◆ **WHAT IS BEING ASKED**
Lines from the one containing "для обработки телепрограммы" through the end of the data below are to be transcribed exactly; leave out all others.

◆ **GIVEN DATA**
────
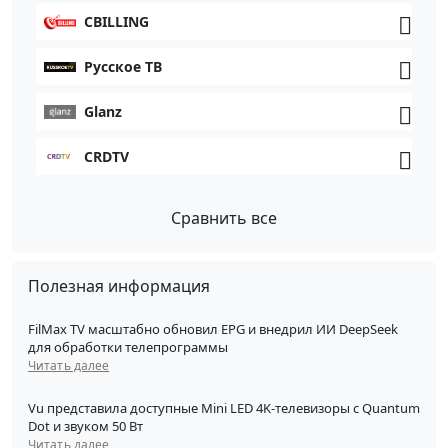
CBILLING
Русское ТВ
Glanz
CRDTV
Сравнить все
Полезная информация
FilMax TV масштабно обновил EPG и внедрил ИИ DeepSeek
для обработки телепрограммы
Читать далее
Vu представила доступные Mini LED 4K-телевизоры с Quantum
Dot и звуком 50 Вт
Читать далее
────
◆ **OUTPUT OF THE EXERCISE**
для обработки телепрограммы
Читать далее
Vu представила доступные Mini LED 4K-телевизоры с Quantum
Dot и звуком 50 Вт
Читать далее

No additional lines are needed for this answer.